Alan Jones’ return to television had less than a stellar start Monday night after the live stream crashed minutes before the program was due to air.
Viewers were left in the dark as Jones’ new program, Alan Jones: Direct to the People went dark with producers blaming excessive demand, despite just over 1200 people joining the live stream at the time the stream ceased.
The outage caused an uproar among viewers who claimed the controversial broadcaster was being censored by Facebook. Jones later announced via his Facebook page his team had fixed the issue sooner than expected and viewers could watch the full program online.
Before the broadcast cut out, Jones vowed to speak the truth, telling viewers “they won’t silence you or me”.
“We are in critical times believe me. We’ve become a nation of one idea,” he said.

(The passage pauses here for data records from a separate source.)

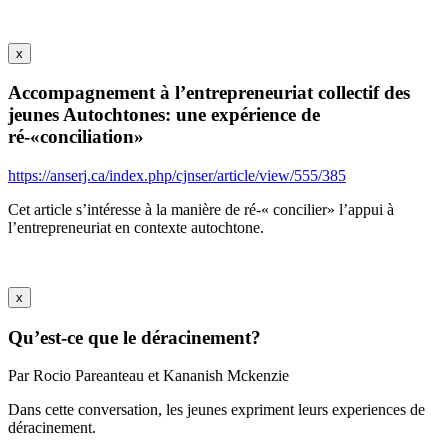
x
Accompagnement à l’entrepreneuriat collectif des
jeunes Autochtones: une expérience de
ré-«conciliation»
https://anserj.ca/index.php/cjnser/article/view/555/385
Cet article s’intéresse à la manière de ré-« concilier» l’appui à
l’entrepreneuriat en contexte autochtone.
x
Qu’est-ce que le déracinement?
Par Rocio Pareanteau et Kananish Mckenzie
Dans cette conversation, les jeunes expriment leurs experiences de
déracinement.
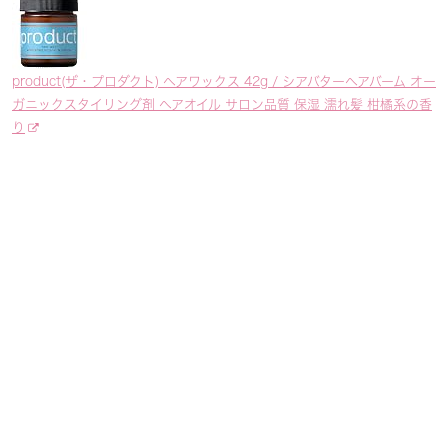
product(ザ・プロダクト) ヘアワックス 42g / シアバターヘアバーム オー
ガニックスタイリング剤 ヘアオイル サロン品質 保湿 濡れ髪 柑橘系の香
り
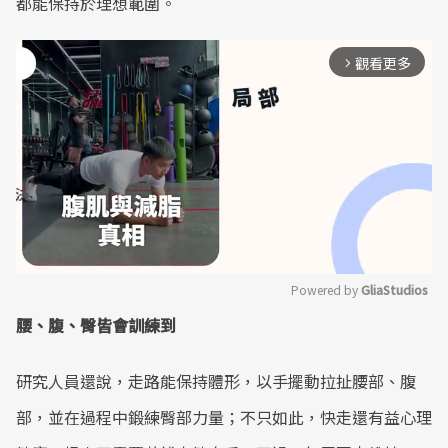
都能保持於理想範圍。
觀看更多
arrow_forward_ios
Powered by 
GliaStudios
腰、腹、臀皆會訓練到
Mute
研究人員還說，走路能保持體形，以手擺動拉扯腰部、腹
部，並在過程中鍛練臀部力量；不只如此，快走還有益心理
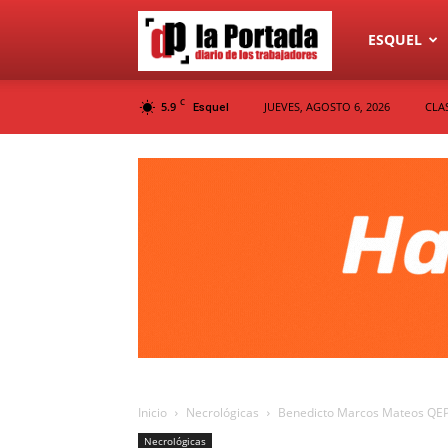
Diario
ESQUEL
C
5.9
JUEVES, AGOSTO 6, 2026
CLA
Esquel
La
Portada
Inicio
Necrológicas
Benedicto Marcos Mateos QE
Necrológicas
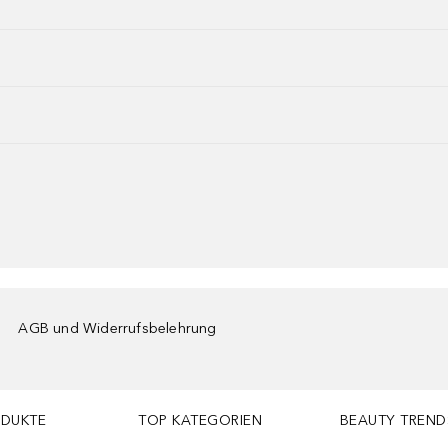
AGB und Widerrufsbelehrung
ODUKTE
TOP KATEGORIEN
BEAUTY TREND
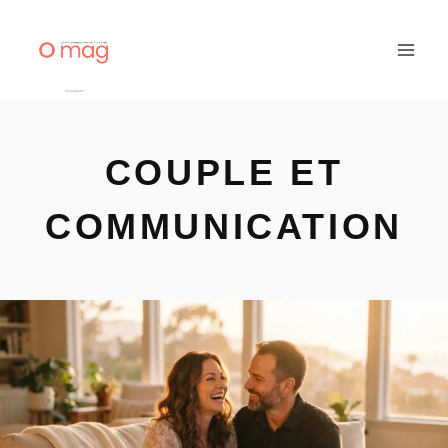
Aller
au
contenu
COUPLE ET
COMMUNICATION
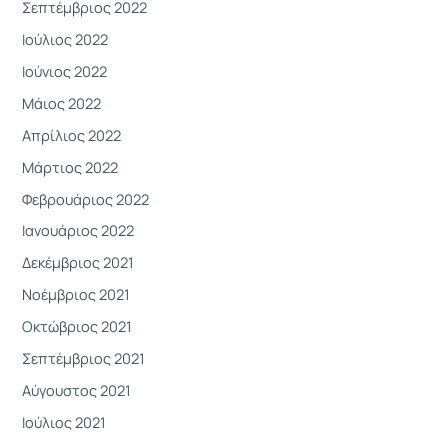
Σεπτέμβριος 2022
Ιούλιος 2022
Ιούνιος 2022
Μάιος 2022
Απρίλιος 2022
Μάρτιος 2022
Φεβρουάριος 2022
Ιανουάριος 2022
Δεκέμβριος 2021
Νοέμβριος 2021
Οκτώβριος 2021
Σεπτέμβριος 2021
Αύγουστος 2021
Ιούλιος 2021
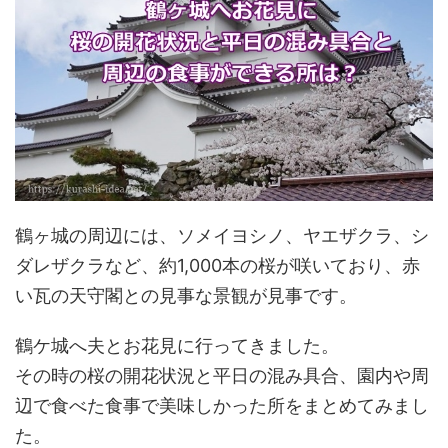
鶴ヶ城の周辺には、ソメイヨシノ、ヤエザクラ、シ
ダレザクラなど、約1,000本の桜が咲いており、赤
い瓦の天守閣との見事な景観が見事です。
鶴ケ城へ夫とお花見に行ってきました。
その時の桜の開花状況と平日の混み具合、園内や周
辺で食べた食事で美味しかった所をまとめてみまし
た。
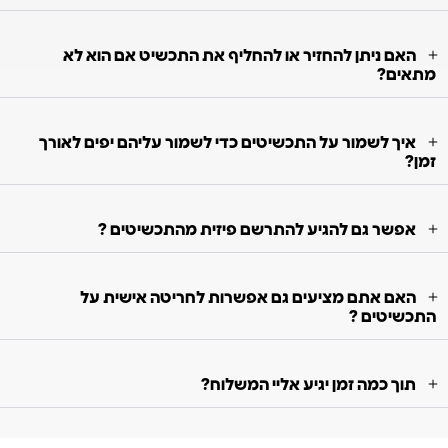
האם ניתן להחזיר או להחליף את התכשיט אם הוא לא
מתאים?
איך לשמור על התכשיטים כדי לשמור עליהם יפים לאורך
זמן?
אפשר גם להגיע להתרשם פיזית מהתכשיטים ?
האם אתם מציעים גם אפשרות לחריטה אישית על
התכשיטים ?
תוך כמה זמן יגיע אליי המשלוח?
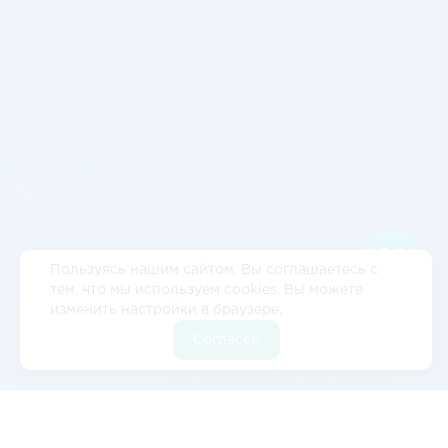
Пользуясь нашим сайтом, Вы соглашаетесь с
тем, что мы используем cookies. Вы можете
изменить настройки в браузере.
Согласен
Отзывы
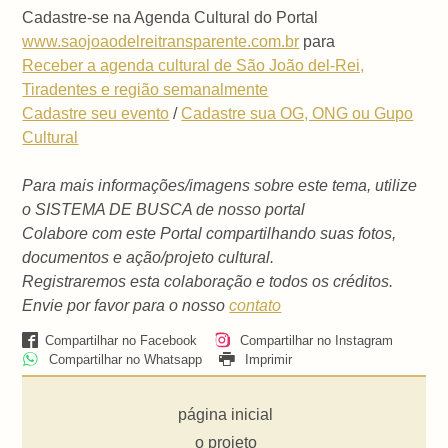
Cadastre-se na Agenda Cultural do Portal
www.saojoaodelreitransparente.com.br
para
Receber a agenda cultural de São João del-Rei,
Tiradentes e região semanalmente
Cadastre seu evento
/
Cadastre sua OG, ONG ou Gupo
Cultural
Para mais informações/imagens sobre este tema, utilize
o SISTEMA DE BUSCA de nosso portal
Colabore com este Portal compartilhando suas fotos,
documentos e ação/projeto cultural.
Registraremos esta colaboração e todos os créditos.
Envie por favor para o nosso
contato
Compartilhar no Facebook
Compartilhar no Instagram
Compartilhar no Whatsapp
Imprimir
página inicial
o projeto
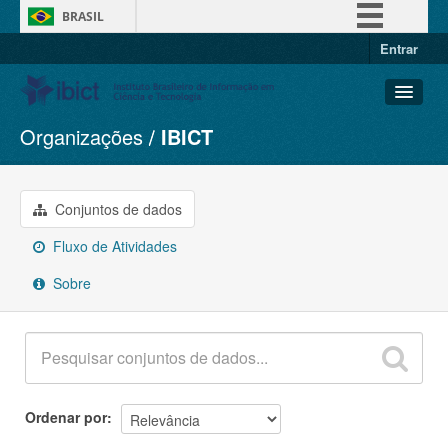
BRASIL
Entrar
Simplifique!
Comunica BR
Participe
Organizações
IBICT
Conjuntos de dados
Acesso à informação
Organizações
Legislação
Grupos
Conjuntos de dados
Canais
Sobre
Fluxo de Atividades
Sobre
Ordenar por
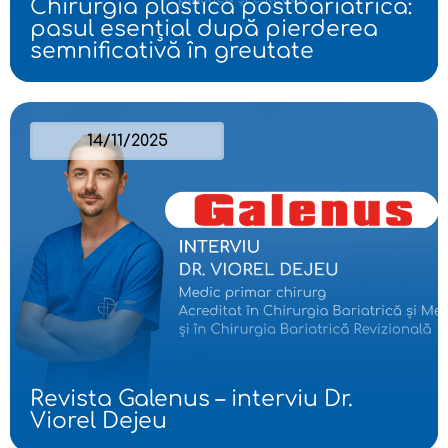
Chirurgia plastică postbariatrică:
pasul esențial după pierderea
semnificativă în greutate
14/11/2025
Revista Galenus – interviu Dr.
Viorel Dejeu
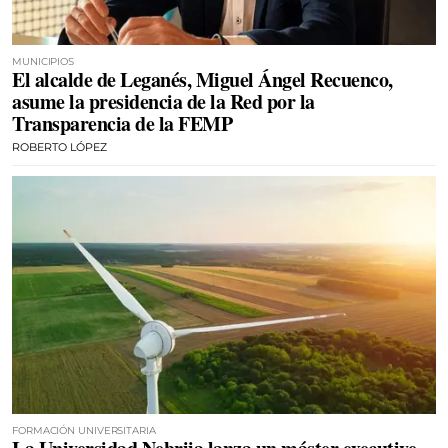
MUNICIPIOS
El alcalde de Leganés, Miguel Ángel Recuenco,
asume la presidencia de la Red por la
Transparencia de la FEMP
ROBERTO LÓPEZ
FORMACIÓN UNIVERSITARIA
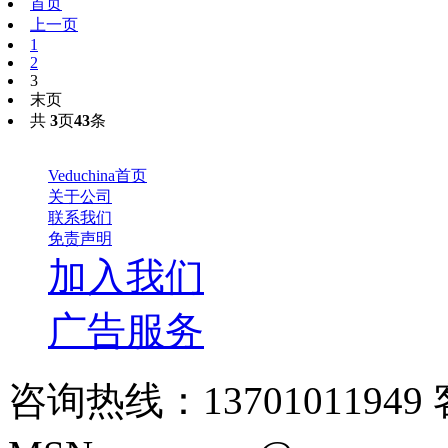
首页
上一页
1
2
3
末页
共
3
页
43
条
Veduchina首页
关于公司
联系我们
免责声明
加入我们
广告服务
咨询热线：13701011949 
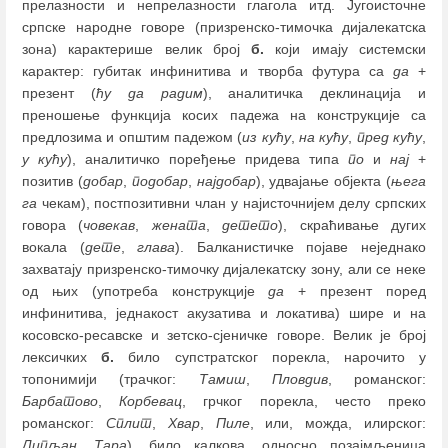
прелазности и непрелазности глагола итд. Југоисточне
српске народне говоре (призренско-тимочка дијалекатска
зона) карактерише велик број
б.
који имају системски
карактер: губитак инфинитива и творба футура са
да
+
презент (
ћу да радим
), аналитичка деклинација и
преношење функција косих падежа на конструкције са
предлозима и општим падежом (
из кућу
,
на кућу
,
пред кућу
,
у кућу
), аналитичко поређење придева типа
по
и
нај
+
позитив (
добар
,
подобар
,
најдобар
), удвајање објекта (
њега
га
чекам), постпозитивни члан у најисточнијем делу српских
говора (
човекав
,
жената
,
детето
), скраћивање дугих
вокала (
дете
,
глава
). Балканистичке појаве неједнако
захватају призренско-тимочку дијалекатску зону, али се неке
од њих (употреба конструкције
да
+ презент поред
инфинитива, једнакост акузатива и локатива) шире и на
косовско-ресавске и зетско-сјеничке говоре. Велик је број
лексичких
б.
било супстратског порекла, нарочито у
топонимији (трачког:
Тамиш
,
Пловдив
, романског:
Барбатово
,
Корбевац
, грчког порекла, често преко
романског:
Сплит
,
Хвар
,
Пиле
, или, можда, илирског:
Липљан
,
Тара
), било калкова, односно позајмљеница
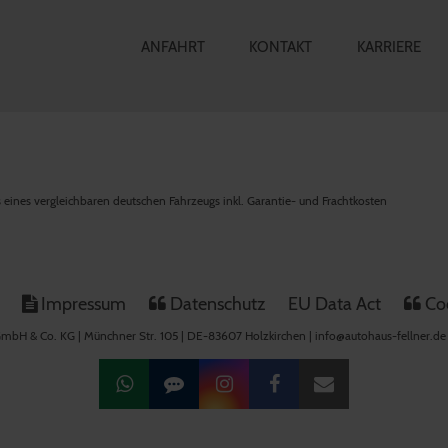
ANFAHRT
KONTAKT
KARRIERE
is eines vergleichbaren deutschen Fahrzeugs inkl. Garantie- und Frachtkosten
Impressum
Datenschutz
EU Data Act
Coo
mbH & Co. KG | Münchner Str. 105 | DE-83607 Holzkirchen | info@autohaus-fellner.de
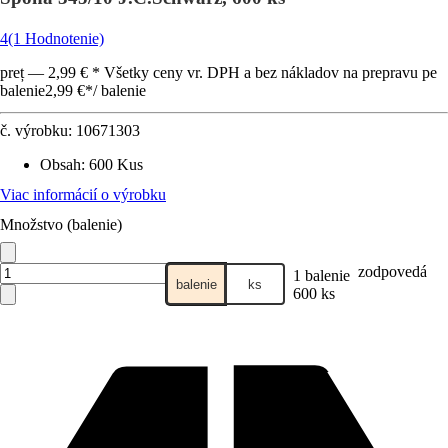
4
(1 Hodnotenie)
preț — 2,99 € * Všetky ceny vr. DPH a bez nákladov na prepravu pe
balenie
2,99 €
*
/
balenie
č. výrobku:
10671303
Obsah
:
600 Kus
Viac informácií o výrobku
Množstvo (balenie)
zodpovedá
1 balenie
balenie
ks
600 ks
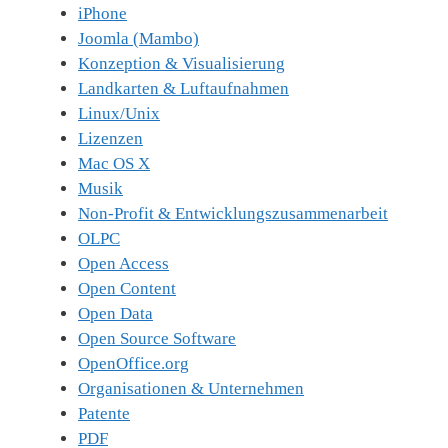
iPhone
Joomla (Mambo)
Konzeption & Visualisierung
Landkarten & Luftaufnahmen
Linux/Unix
Lizenzen
Mac OS X
Musik
Non-Profit & Entwicklungszusammenarbeit
OLPC
Open Access
Open Content
Open Data
Open Source Software
OpenOffice.org
Organisationen & Unternehmen
Patente
PDF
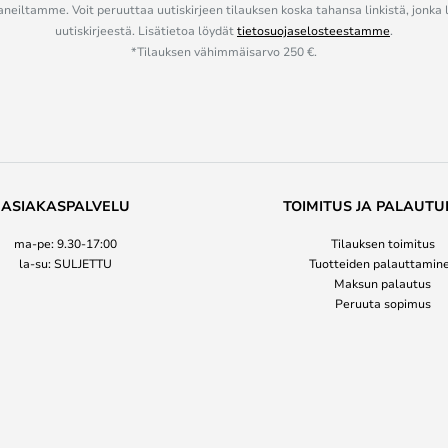
eiltamme. Voit peruuttaa uutiskirjeen tilauksen koska tahansa linkistä, jonka 
uutiskirjeestä. Lisätietoa löydät
tietosuojaselosteestamme
.
*Tilauksen vähimmäisarvo 250 €.
ASIAKASPALVELU
TOIMITUS JA PALAUTU
ma-pe: 9.30-17:00
Tilauksen toimitus
la-su: SULJETTU
Tuotteiden palauttamin
Maksun palautus
Peruuta sopimus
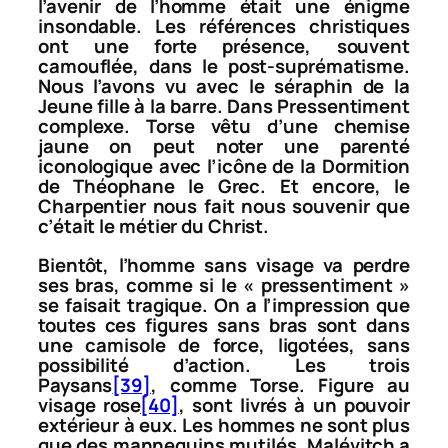
l’avenir de l’homme était une énigme
insondable. Les références christiques
ont une forte présence, souvent
camouflée, dans le post-suprématisme.
Nous l’avons vu avec le séraphin de la
Jeune fille à la barre
. Dans
Pressentiment
complexe. Torse vêtu d’une chemise
jaune
on peut noter une parenté
iconologique avec l’icône de la
Dormition
de Théophane le Grec. Et encore, le
Charpentier
nous fait nous souvenir que
c’était le métier du Christ.
Bientôt, l’homme sans visage va perdre
ses bras, comme si le « pressentiment »
se faisait tragique. On a l’impression que
toutes ces figures sans bras sont dans
une camisole de force, ligotées, sans
possibilité d’action. Les trois
Paysans
[39]
, comme
Torse. Figure au
visage rose
[40]
, sont livrés à un pouvoir
extérieur à eux. Les hommes ne sont plus
que des mannequins mutilés. Malévitch a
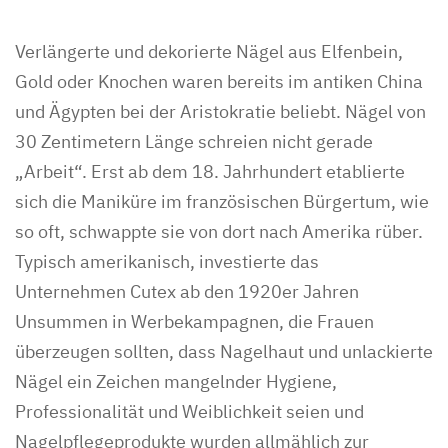
Verlängerte und dekorierte Nägel aus Elfenbein,
Gold oder Knochen waren bereits im antiken China
und Ägypten bei der Aristokratie beliebt. Nägel von
30 Zentimetern Länge schreien nicht gerade
„Arbeit“. Erst ab dem 18. Jahrhundert etablierte
sich die Maniküre im französischen Bürgertum, wie
so oft, schwappte sie von dort nach Amerika rüber.
Typisch amerikanisch, investierte das
Unternehmen Cutex ab den 1920er Jahren
Unsummen in Werbekampagnen, die Frauen
überzeugen sollten, dass Nagelhaut und unlackierte
Nägel ein Zeichen mangelnder Hygiene,
Professionalität und Weiblichkeit seien und
Nagelpflegeprodukte wurden allmählich zur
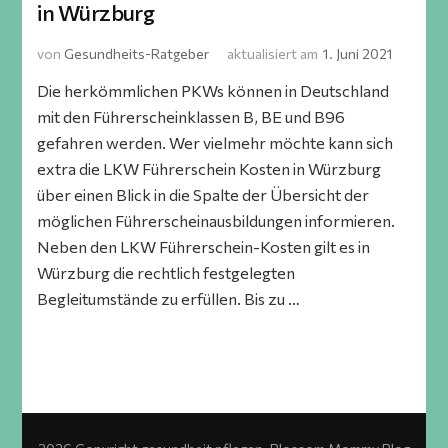
in Würzburg
von
Gesundheits-Ratgeber
aktualisiert am
1. Juni 2021
Die herkömmlichen PKWs können in Deutschland
mit den Führerscheinklassen B, BE und B96
gefahren werden. Wer vielmehr möchte kann sich
extra die LKW Führerschein Kosten in Würzburg
über einen Blick in die Spalte der Übersicht der
möglichen Führerscheinausbildungen informieren.
Neben den LKW Führerschein-Kosten gilt es in
Würzburg die rechtlich festgelegten
Begleitumstände zu erfüllen. Bis zu …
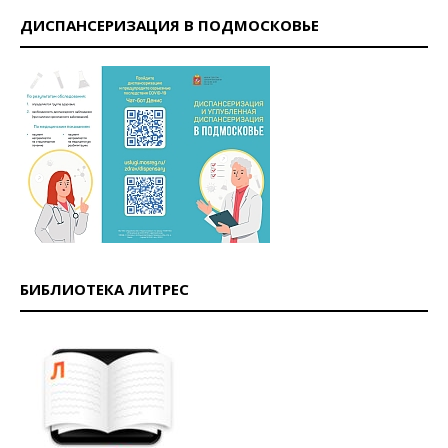
ДИСПАНСЕРИЗАЦИЯ В ПОДМОСКОВЬЕ
БИБЛИОТЕКА ЛИТРЕС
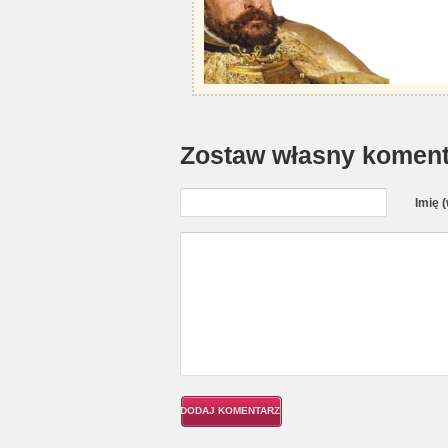
Zostaw własny koment
Imię 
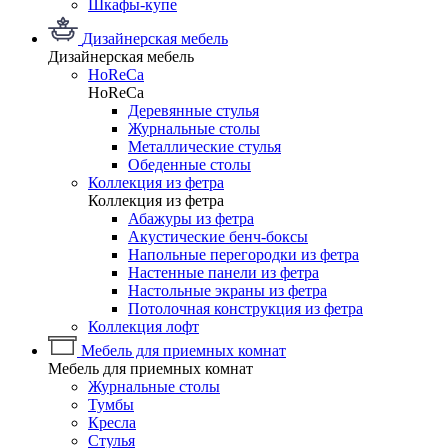
Шкафы-купе
Дизайнерская мебель
Дизайнерская мебель
HoReCa
HoReCa
Деревянные стулья
Журнальные столы
Металлические стулья
Обеденные столы
Коллекция из фетра
Коллекция из фетра
Абажуры из фетра
Акустические бенч-боксы
Напольные перегородки из фетра
Настенные панели из фетра
Настольные экраны из фетра
Потолочная конструкция из фетра
Коллекция лофт
Мебель для приемных комнат
Мебель для приемных комнат
Журнальные столы
Тумбы
Кресла
Стулья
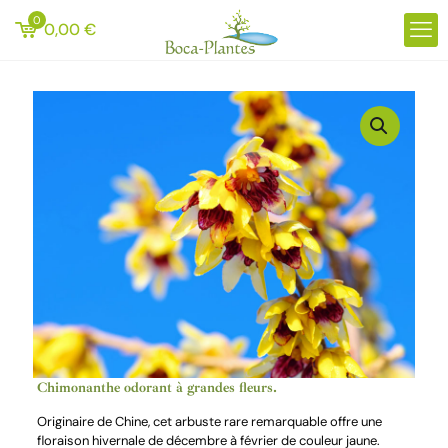
0
0,00
€
Chimonanthe odorant à grandes fleurs.
Originaire de Chine, cet arbuste rare remarquable offre une
floraison hivernale de décembre à février de couleur jaune.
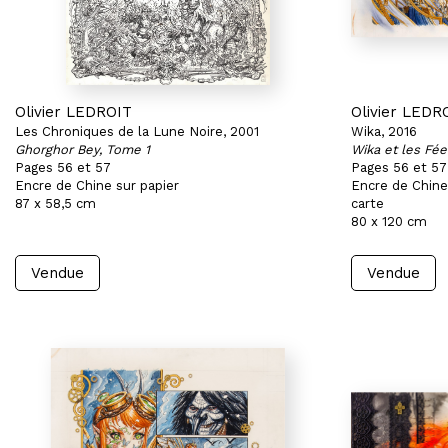
Olivier LEDROIT
Olivier LEDR
Les Chroniques de la Lune Noire, 2001
Wika, 2016
Ghorghor Bey, Tome 1
Wika et les Fée
Pages 56 et 57
Pages 56 et 57
Encre de Chine sur papier
Encre de Chine,
87 x 58,5 cm
carte
80 x 120 cm
Vendue
Vendue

“There’s no debate, you’re not allowed to have an alternative viewpoint from the one fed by establishment forces.
“Politicians who never read a book in their lives are dictating to us and are trying to silence anyone who disagrees with them.”
Jones’ inaugural guests were New South Wales Premier Dominic Perrottet and Queensland Senator Matt Canavan.
Jones announced his triumphant return to broadcast news on Friday, December 10 during a press conference at Sydney’s Hilton Hotel, ominously telling reporters, “I will be everywhere – you won’t be able to escape me”.
After signing with Australian Digital Holdings for the “pioneer” show, Jones said the programme will “give the voiceless a voice” and will be streamed across Facebook, YouTube, and other popular streaming platforms.
While signing the broadcast deal, Jones also voiced his disapproval of cancel culture calling it “the biggest issue facing this country”.
“The first programme will address the issue of freedom,” he said. “Australia is not the Australia we want it to be. There is no debate. There have to be powerful voices, determined to try and turn this around, to make people feel comfortable, to not be intimidated, to feel free.”
Jones chose to make the move to online because “the reach on the Facebook is far in excess of anything available to traditional media”.
“If I say something about Biden or Trump it will get millions and millions of views and it will be international. You can’t get that with traditional media,” he said. “The numbers are enormous, and they’re there and they deserve to be serviced. They deserve to have a product with which they can identify and about which they are keen to hear and learn.”